Diutamakannya penyelesaian masalah pandemi akan mempercepat masyarakat untuk kembali melakukan aktivitas ekonomi secara normal. Perawatan, pengobatan, dan pelayanan kesehatan diberikan secara cuma-cuma. Ketersediaan fasilitas kesehatan juga mendapat perhatian khusus dari negara. Penjagaan wilayah yang tidak terdampak wabah, benar-benar dilakukan dengan ketat, sehingga dapat menopang daerah lain yang terkena wabah. Penelusuran dan pengujian dilakukan untuk mengidentifikasi dan mengklasifikasi yang sehat dan yang sakit.  Negara juga mendorong para ilmuwan untuk segera menemukan obat/vaksin.

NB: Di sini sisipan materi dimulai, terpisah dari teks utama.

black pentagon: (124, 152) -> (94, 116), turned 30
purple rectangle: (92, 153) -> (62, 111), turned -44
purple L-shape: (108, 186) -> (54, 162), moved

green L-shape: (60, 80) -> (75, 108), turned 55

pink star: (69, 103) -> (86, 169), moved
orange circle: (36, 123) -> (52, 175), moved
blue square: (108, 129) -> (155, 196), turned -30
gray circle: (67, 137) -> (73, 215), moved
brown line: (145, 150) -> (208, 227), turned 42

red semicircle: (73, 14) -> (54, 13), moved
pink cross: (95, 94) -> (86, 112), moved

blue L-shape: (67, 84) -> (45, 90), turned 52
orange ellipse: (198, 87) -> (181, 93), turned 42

Masyarakat diminta untuk saling membantu dengan dorongan keimanan. Jika ada warga yang terpapar virus, masyarakat sekitar akan turut membantu menyuplai kebutuhan pokoknya selama masa isolasi, bukan mengucilkan atau mengusirnya dari wilayah tersebut.

Sabda Rasulullah SAW, “Tidaklah beriman kepada-Ku orang yang tidur dalam keadaan kenyang, sedangkan tetangganya kelaparan sampai ke lambungnya. Padahal ia (orang yang kenyang—mengetahui)” (HR Bukhari).

Dengan langkah-langkah sesuai syariat, pendataan masyarakat yang terdampak pandemi secara ekonomi akan mudah dilakukan Ketidakmampuan rakyat memenuhi kebutuhannya tidak akan terjadi. Rakyat bisa fokus mengatasi pandemi tanpa beban ekonomi di pundaknya.

Jika di sistem kapitalis saat ini pemberian jaminan kebutuhan dasar oleh negara kepada rakyat menimbulkan masalah baru seperti penarikan pajak dan utang, lain halnya di sistem Islam. Hal ini karena Islam memiliki pengaturan yang sangat baik dalam mengelola keuangannya. Beberapa keunggulan pengelolaan keuangan dalam Islam antara lain pertama, sistem keuangan negara Baitul Mal mampu menghasilkan pendapatan yang besar dan beragam tanpa harus membebani rakyat dengan pajak, dan tanpa harus berutang kepada negara lain. Kedua, terdapat tiga pos pemasukan utama yang masing-masing terdiri dari banyak item penerimaan, yaitu pos pemasukan dari pengelolaan aset milik umum, aset milik negara, dan aset milik individu dalam bentuk pungutan zakat mal. Ketiga, pengelolaan keuangan negara diatur dengan syariat, sehingga menutup celah penggunaan untuk kepentingan pribadi atau kelompok.

Pengelolaan keuangan sistem Islam ini terbukti mampu mengatasi wabah penyakit di berbagai masa. Pada zaman Khalifah Umar bin Khaththab, pandemi bisa diselesaikan tanpa membebani rakyat dengan pungutan pajak tambahan. Bahkan, proses pengobatan masyarakat dilayani gratis oleh negara. Pada masa pemerintahan Khalifah Harun Al-Rasyid, negara memiliki surplus keuangan hingga 900 juta dinar.

Jumlah yang melebihi nilai APBN Indonesia saat ini. Padahal, surplus itu adalah sisa setelah dipergunakan untuk memberikan layanan pendidikan, kesehatan, dan lainnya secara gratis dan berkualitas bagi seluruh rakyatnya. Saatnya, negara menerapkan sistem Islam dan meninggalkan sistem cacat kapitalis, agar pandemi segera berakhir dengan tuntas tanpa meninggalkan lebih banyak korban, dan terlebih agar Ridho Allah dapat diperoleh dalam menapaki kehidupan dunia yang fana ini. Wallahu a’lam bishawab.